I hopped over the turrets and unzipped the tent I had put up there to house my things while I was away. Inside, I had a small collection of snacks and drinks, blankets, and most importantly, my diary. I smoothed my hand over the bare leather cover and breathed in a hopeful breath. Maybe today would be the day I could finally record the words I had longed to write: I used my powers for the first time today.

As a nineteen years old druid, I was far too old to have not used my powers yet. Maybe it wouldn’t have mattered if I didn’t have so much riding on it. I was Beatrix Bishop, and in our family, you didn’t leave home until you got your powers.

I brushed away a curtain of chin-length blonde hair from my face - my grandmother would never let me grow it out - and stood the diary on top of one of the turrets, like I always did. It was a part of my nightly ritual after everyone went to bed: to try and use my powers and to use my diary as motivation. The moment I could write the words “I used my powers for the first time today”, adventure and freedom would follow. The pages would see adventures like I had never written in it before, and I couldn’t wait to do it.

I pulled the drawstrings on my tattered hoodie tighter - I would have to ask for a new one for my birthday - then I stood and focused on the diary. I was going to do this. Tonight. Tomorrow, I would be able to pack my bags and get out of here.

I closed my eyes and focused on the power inside me. I could feel it there, sealed away like it was behind prison bars. But I would break it out today, one way or another. I was gentle with it, called to it with a whisper and beckoned to it. It reached for my call but it bumped against the barrier between us. Why was that damn thing still there? Why wasn’t it ready yet? How much longer would I have to wait?

But I wasn’t going to give up that easily. This would be the time; I could feel it.
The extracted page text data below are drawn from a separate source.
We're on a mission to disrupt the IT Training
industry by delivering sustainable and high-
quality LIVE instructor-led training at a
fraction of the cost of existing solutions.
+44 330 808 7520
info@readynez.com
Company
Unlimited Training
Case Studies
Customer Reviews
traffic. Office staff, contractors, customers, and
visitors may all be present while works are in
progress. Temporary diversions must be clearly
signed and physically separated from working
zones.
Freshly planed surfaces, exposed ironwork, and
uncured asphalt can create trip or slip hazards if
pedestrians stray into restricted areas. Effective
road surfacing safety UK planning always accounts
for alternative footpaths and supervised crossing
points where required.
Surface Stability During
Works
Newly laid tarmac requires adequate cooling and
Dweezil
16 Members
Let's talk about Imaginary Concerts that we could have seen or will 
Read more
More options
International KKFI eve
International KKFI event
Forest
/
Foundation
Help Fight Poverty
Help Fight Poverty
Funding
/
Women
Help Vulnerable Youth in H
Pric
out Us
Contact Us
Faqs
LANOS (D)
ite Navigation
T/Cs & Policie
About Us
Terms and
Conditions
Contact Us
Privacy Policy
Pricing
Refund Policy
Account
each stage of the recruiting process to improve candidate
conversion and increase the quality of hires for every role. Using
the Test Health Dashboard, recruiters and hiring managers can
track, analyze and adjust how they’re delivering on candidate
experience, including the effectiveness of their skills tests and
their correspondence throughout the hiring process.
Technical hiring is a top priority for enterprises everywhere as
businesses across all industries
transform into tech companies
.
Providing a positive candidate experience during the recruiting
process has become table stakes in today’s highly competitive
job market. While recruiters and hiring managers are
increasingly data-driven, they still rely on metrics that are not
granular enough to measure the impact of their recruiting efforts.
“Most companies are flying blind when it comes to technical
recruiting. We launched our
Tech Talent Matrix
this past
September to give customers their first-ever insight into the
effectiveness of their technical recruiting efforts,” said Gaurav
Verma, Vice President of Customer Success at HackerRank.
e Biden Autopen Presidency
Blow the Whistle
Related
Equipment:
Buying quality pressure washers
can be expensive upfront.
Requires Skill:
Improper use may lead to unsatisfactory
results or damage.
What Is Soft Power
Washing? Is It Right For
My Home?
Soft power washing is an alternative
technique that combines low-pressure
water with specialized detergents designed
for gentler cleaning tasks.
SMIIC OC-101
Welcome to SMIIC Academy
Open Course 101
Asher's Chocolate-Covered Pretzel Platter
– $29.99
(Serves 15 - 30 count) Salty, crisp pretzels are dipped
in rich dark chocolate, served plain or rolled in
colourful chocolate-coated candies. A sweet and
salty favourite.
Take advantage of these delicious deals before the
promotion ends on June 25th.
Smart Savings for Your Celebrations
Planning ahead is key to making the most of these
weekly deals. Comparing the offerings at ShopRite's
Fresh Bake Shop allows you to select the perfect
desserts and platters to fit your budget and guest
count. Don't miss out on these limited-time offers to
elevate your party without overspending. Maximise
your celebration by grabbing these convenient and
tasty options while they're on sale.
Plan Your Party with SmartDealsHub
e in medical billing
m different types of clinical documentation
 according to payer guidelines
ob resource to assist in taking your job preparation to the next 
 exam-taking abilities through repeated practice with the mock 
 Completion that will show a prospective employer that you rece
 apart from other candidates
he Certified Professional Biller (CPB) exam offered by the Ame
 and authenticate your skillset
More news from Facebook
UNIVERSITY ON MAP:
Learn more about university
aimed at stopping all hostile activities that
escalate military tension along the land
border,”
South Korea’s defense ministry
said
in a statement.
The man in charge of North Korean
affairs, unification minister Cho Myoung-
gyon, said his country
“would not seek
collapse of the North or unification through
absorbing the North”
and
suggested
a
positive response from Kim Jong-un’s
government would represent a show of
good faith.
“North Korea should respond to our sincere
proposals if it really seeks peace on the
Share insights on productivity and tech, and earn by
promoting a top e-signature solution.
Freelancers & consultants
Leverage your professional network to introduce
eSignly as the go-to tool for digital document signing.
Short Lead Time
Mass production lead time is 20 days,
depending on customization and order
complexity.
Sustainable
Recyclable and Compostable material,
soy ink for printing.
I pulled at the barrier within me, trying to break through it, but it bounced back like unbreakable latex.

I gritted my teeth as I grabbed for it more desperately, but it continued to elude me. What was it about my power that made it want to hide inside me? I was unlucky and had been my whole life. It wasn’t just what I thought, but my grandmother had told me plenty of times. I had been unlucky to not have my power, for both my parents to have died not long after I was born, and though I wouldn’t say it out loud, to be trapped here.

Guilt wracked me so violently that I shivered. How cruel of me. My grandmother had had to take care of me since I was born, and I was sure she wanted me out of her house as much as I did. But here I was, taking up space, all because I was too stupid to make my powers work.

No. I threw back my shoulders, though my head remained low. Tonight would be the night. It had to be.

I raised my arms and pulled them back to my body as I launched another attack on my powers. But my elbow nudged something, and I whipped around just in time to watch my diary topple over the edge of the turrets. It happened in slow motion before my eyes, and I threw myself over the gap between the turrets, my stomach landing on the stone as I shot my hand out to grab the diary. I snatched it out of thin air.

“Hah,” I said, beaming at my rare luck.

But I lurched downward as the stone beneath me gave, and I scrambled back, landing on my butt as a giant chunk of stone broke away from the turret and toppled out of sight.